I wrote a library that implements LZW compression and decompression. A goal of this project was to help me acquaint myself with modern C++ development practices (I primarily come from a Java background and have a smattering of C experience).
I want to use this library to compress data and stream it over TCP sockets to be decompressed by the recipient, all without storing a compressed version of the full data on either the sender or the recipient's machine (for hobby/non-production purposes).
lzw.hpp
#pragma once
#include <iostream>
#include <optional>
#include <unordered_map>
#include <vector>
namespace lzw {
class lzw_encoder {
public:
lzw_encoder(std::istream &is, std::ostream &os);
void encode();
private:
uint32_t current_code = 0;
std::string current;
std::unordered_map<std::string, uint32_t> codebook;
std::istream &is;
std::ostream &os;
};
class lzw_decoder {
public:
lzw_decoder(std::istream &is, std::ostream &os);
void decode();
private:
std::vector<std::string> codebook;
std::optional<uint32_t> prev;
std::istream &is;
std::ostream &os;
};
} // namespace lzw
lzw.cpp
#include "lzw.hpp"
namespace lzw {
static constexpr size_t ENCODER_BUFFER_SIZE = 256;
static constexpr size_t DECODER_BUFFER_SIZE = 64;
lzw_encoder::lzw_encoder(std::istream &is, std::ostream &os)
: is(is), os(os), current_code(0) {
for (current_code = 0; current_code < 256; ++current_code) {
codebook[std::string(1, static_cast<char>(current_code))] = current_code;
}
}
void lzw_encoder::encode() {
char buffer[ENCODER_BUFFER_SIZE];
while (true) {
is.read(buffer, ENCODER_BUFFER_SIZE);
auto read_length = is.gcount();
if (read_length == 0)
break;
for (size_t i = 0; i < read_length; ++i) {
current.push_back(buffer[i]);
auto iter = codebook.find(current);
if (iter == codebook.end()) {
codebook[current] = current_code++;
current.pop_back();
auto code_val = codebook[current];
os.write(reinterpret_cast<char *>(&code_val), sizeof(code_val));
current.clear();
current.push_back(buffer[i]);
}
}
}
if (current.size()) {
auto code_val = codebook[current];
os.write(reinterpret_cast<char *>(&code_val), sizeof(code_val));
}
}
lzw_decoder::lzw_decoder(std::istream &is, std::ostream &os)
: is(is), os(os), prev{} {
for (int i = 0; i < 256; ++i) {
codebook.emplace_back(1, static_cast<char>(i));
}
}
void lzw_decoder::decode() {
uint32_t buffer[DECODER_BUFFER_SIZE];
while (true) {
is.read(reinterpret_cast<char *>(buffer),
DECODER_BUFFER_SIZE * sizeof(uint32_t));
auto read_length = is.gcount() / sizeof(uint32_t);
if (read_length == 0)
break;
for (size_t i = 0; i < read_length; ++i) {
if (buffer[i] < codebook.size()) {
os << codebook[buffer[i]];
if (prev) {
codebook.push_back(codebook[*prev] + codebook[buffer[i]].front());
}
} else {
codebook.push_back(codebook[*prev] + codebook[*prev].front());
os << codebook.back();
}
prev = buffer[i];
}
}
}
} // namespace lzw
I plan on replacing the unordered_map in the lzw_encoder with a dictionary trie in a future edit.
Does my code exhibit a reasonable way to use io streams?
I feel that my usage of read and write did not have a feeling of modern C++, and I'm wondering if I am unaware of some standard library tools to help me with binary io.
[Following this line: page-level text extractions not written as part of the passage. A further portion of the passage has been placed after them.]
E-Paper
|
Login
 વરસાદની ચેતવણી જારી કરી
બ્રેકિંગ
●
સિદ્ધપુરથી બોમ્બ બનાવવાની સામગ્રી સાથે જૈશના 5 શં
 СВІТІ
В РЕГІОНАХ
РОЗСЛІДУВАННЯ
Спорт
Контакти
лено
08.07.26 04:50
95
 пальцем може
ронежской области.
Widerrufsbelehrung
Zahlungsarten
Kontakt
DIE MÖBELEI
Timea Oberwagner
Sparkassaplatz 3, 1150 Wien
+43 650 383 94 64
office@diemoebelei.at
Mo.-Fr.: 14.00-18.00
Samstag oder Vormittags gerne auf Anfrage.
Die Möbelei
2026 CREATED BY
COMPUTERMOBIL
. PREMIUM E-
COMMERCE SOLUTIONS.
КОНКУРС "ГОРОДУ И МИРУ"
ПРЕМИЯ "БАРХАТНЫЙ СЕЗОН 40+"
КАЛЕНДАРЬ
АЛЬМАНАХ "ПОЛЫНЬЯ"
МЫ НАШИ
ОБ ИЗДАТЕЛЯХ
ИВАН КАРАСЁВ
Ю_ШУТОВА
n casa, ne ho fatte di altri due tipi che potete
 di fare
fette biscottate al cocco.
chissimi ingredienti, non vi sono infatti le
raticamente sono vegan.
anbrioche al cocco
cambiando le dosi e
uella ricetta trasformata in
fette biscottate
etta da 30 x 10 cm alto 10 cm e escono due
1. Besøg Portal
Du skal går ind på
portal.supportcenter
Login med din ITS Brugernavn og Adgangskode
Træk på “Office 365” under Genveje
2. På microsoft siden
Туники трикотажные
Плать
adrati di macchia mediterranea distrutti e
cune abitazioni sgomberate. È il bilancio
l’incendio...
In particular, I don't like that I used
while(true)
instead of some condition related to the input streams. Also, I was wondering if there was a way to do binary io without using reinterpret_cast
to cast numeric/binary data pointers to char *
.
1 Answer 1
Here are some things I see that may help you improve your code.
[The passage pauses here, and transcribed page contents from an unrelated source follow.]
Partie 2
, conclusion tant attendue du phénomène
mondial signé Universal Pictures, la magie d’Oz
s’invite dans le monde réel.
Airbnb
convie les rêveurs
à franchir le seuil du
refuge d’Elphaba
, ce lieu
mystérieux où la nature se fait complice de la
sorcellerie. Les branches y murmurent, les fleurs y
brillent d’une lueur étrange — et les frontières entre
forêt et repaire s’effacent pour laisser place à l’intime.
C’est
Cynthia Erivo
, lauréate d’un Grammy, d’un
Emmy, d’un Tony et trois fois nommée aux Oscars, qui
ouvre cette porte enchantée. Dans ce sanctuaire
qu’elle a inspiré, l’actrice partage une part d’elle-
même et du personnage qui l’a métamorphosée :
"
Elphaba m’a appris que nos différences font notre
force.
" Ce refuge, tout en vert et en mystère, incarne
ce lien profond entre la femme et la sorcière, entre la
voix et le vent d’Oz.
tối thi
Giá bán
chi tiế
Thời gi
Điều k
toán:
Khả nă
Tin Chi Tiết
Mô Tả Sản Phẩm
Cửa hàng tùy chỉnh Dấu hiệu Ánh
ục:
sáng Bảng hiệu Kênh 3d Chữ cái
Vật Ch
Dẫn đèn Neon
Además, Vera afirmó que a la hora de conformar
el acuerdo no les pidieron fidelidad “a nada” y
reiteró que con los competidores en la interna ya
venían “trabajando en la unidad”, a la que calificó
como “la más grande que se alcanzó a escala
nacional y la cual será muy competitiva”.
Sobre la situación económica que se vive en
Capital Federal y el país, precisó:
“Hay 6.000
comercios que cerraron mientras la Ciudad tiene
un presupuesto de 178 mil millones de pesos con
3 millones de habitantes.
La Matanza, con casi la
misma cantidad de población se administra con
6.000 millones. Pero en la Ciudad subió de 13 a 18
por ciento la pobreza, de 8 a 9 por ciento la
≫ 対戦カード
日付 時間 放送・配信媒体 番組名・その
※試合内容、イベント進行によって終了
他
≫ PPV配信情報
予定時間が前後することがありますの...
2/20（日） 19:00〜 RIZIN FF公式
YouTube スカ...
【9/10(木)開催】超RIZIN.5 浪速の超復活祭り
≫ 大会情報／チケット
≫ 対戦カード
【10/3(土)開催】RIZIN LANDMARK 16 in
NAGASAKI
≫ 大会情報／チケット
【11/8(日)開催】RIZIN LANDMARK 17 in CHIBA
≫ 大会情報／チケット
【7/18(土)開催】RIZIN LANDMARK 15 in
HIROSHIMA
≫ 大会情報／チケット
Shouldn't a compressed file be smaller?
Imagine my surprise when I discovered that a 2037-byte file (the lzw.cpp source code itself) became 3524 bytes when "compressed!" The original LZW algorithm encoded 8-bit values into 12-bit codes. This appears to be encoding 8-bit values as 32-bit codes which is unlikely to offer much compression for short files like this. I did, however, try it on the plain text version of Bram Stoker's Dracula and, as expected, the resulting file was about 75% of the size of the original. Because it's a stream and you don't have access to the length of the source, there may not be much you can do about it, but it's probably a good thing to warn potential users about.
Rethink the interface
In order to use the compression, one must first create an object and then use it, perhaps like this:
lzw::lzw_encoder lzw(in, out);
lzw.encode();
Wouldn't it be nicer to just be able to do this?
lzw::encode(in, out);
Write member initializers in declaration order
The lzw_encoder
class has this constructor
lzw_encoder::lzw_encoder(std::istream &is, std::ostream &os)
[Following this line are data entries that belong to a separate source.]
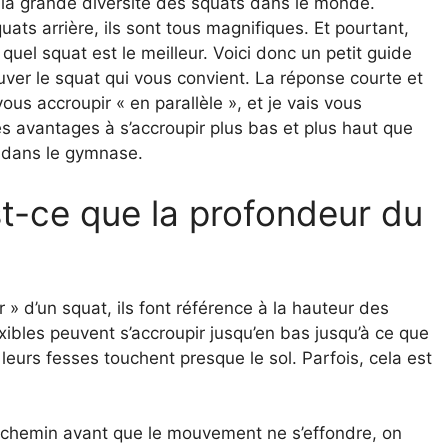
r la grande diversité des squats dans le monde.
ats arrière, ils sont tous magnifiques. Et pourtant,
quel squat est le meilleur. Voici donc un petit guide
ver le squat qui vous convient. La réponse courte et
s accroupir « en parallèle », et je vais vous
des avantages à s’accroupir plus bas et plus haut que
s dans le gymnase.
st-ce que la profondeur du
 » d’un squat, ils font référence à la hauteur des
xibles peuvent s’accroupir jusqu’en bas jusqu’à ce que
leurs fesses touchent presque le sol. Parfois, cela est
i-chemin avant que le mouvement ne s’effondre, on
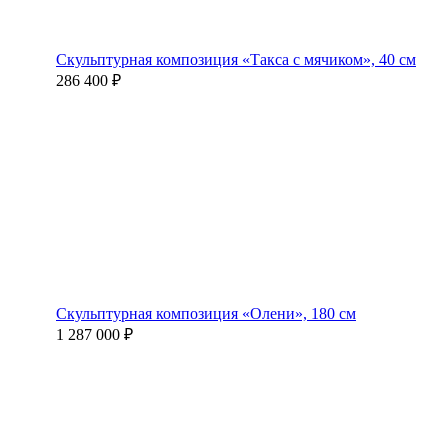
Скульптурная композиция «Такса с мячиком», 40 см
286 400 ₽
Скульптурная композиция «Олени», 180 см
1 287 000 ₽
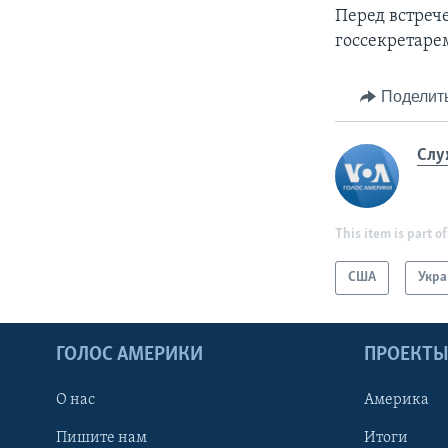
Перед встреч
госсекретаре
Поделит
Слу
This item is part of
США
Укра
ГОЛОС АМЕРИКИ
ПРОЕКТ
О нас
Америка
Пишите нам
Итоги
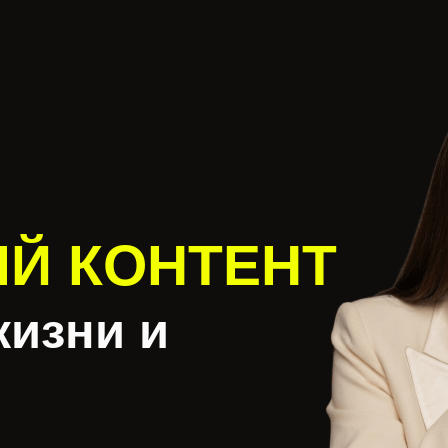
Й КОНТЕНТ
жизни и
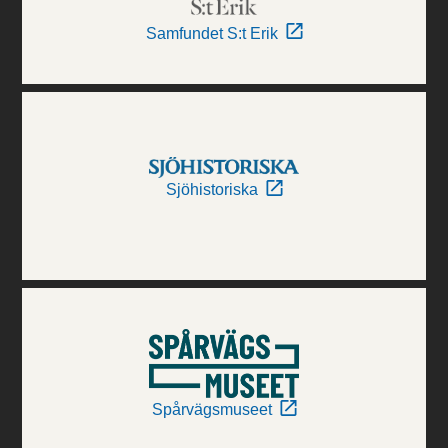
Samfundet S:t Erik
Sjöhistoriska
Spårvägsmuseet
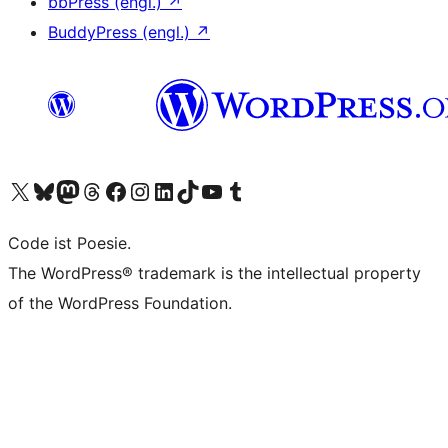
bbPress (engl.)
↗
BuddyPress (engl.)
↗
Unser X-Konto (früher Twitter) besuchen
Unser Bluesky-Konto besuchen
Unser Mastodon-Konto besuchen
Unser Threads-Konto besuchen
Unsere Facebook-Seite besuchen
Unser Instagram-Konto besuchen
Unser LinkedIn-Konto besuchen
Unser TikTok-Konto besuchen
Unseren YouTube-Kanal besuchen
Unser Tumblr-Konto besuchen
Code ist Poesie.
The WordPress® trademark is the intellectual property
of the WordPress Foundation.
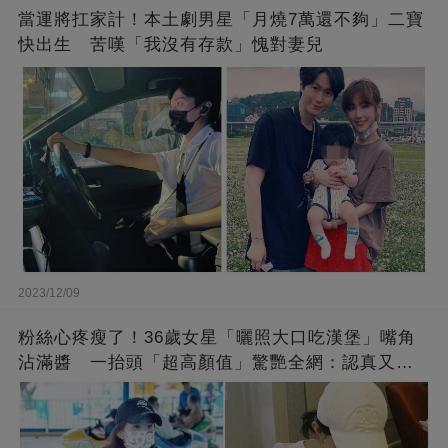
當運將扛家計！本土劇男星「月燒7萬還不夠」二寶
快出生 苦嘆「我沒有存款」愧對妻兒
2023/12/09
粉絲心疼瘦了！36歲女星「曬照大口吃漢堡」嘴角
沾滿醬 一抬頭「超高顏值」驚艷全網：認真又美
麗!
: is(is), os(os), current_code(0) {
for (current_code = 0; current_code < 256; ++current_code) {
codebook[std::string(1, static_cast<char>(current_code))] = current_code;
}
}
That looks fine, but in fact, current_code
will be initialized before is
and os
because members are always initialized in declaration order and current_code
is declared before is
in this class. To avoid misleading another programmer, you could simply omit current_code
since it is already initialized by the declaration:
uint32_t current_code = 0;
Use standard algorithms where appropriate
Initializing the codebook uses this:
for (current_code = 0; current_code < 256; ++current_code) {
codebook[std::string(1, static_cast<char>(current_code))] = current_code;
}
This can be improved in a number of ways. First, we already know how large the codebook will be so we can reduce the number of memory reallocations by telling the compiler that information:
codebook.reserve(256);
Next, we can avoid the cast and gain a bit of efficiency by using emplace
:
for (current_code = 0; current_code < 256; ++current_code) {
codebook.emplace(std::string(1, current_code), current_code);
}
I'd also recommend replacing 256
here with a static constexpr initial_codebook_size
.
Beware of endian-ness differences
The code currently contains these lines:
auto code_val = codebook[current];
os.write(reinterpret_cast<char *>(&code_val), sizeof(code_val));
There problem is that depending on whether this is a big-endian or little-endian machine, the encoding will be different. If the compressed stream is intended to be sent to a different machine, this needs to be consistent. Consider using something like the POSIX htonl
function here.
Consider restructuring loops
The problem with while(true)
is that it hides the loop exit condition. Instead of this:
while (true) {
is.read(buffer, ENCODER_BUFFER_SIZE);
auto read_length = is.gcount();
if (read_length == 0)
break;
// etc
}
Consider something like this:
while (is.read(buffer, ENCODER_BUFFER_SIZE)) {
// handle full block
}
if (is.gcount()) {
// handle final partial block
}
Understand the use of streams
It's possible that the caller has set one or both streams to throw an exception on encountering a failure such as end of file on read. Either override this or handle it appropriately.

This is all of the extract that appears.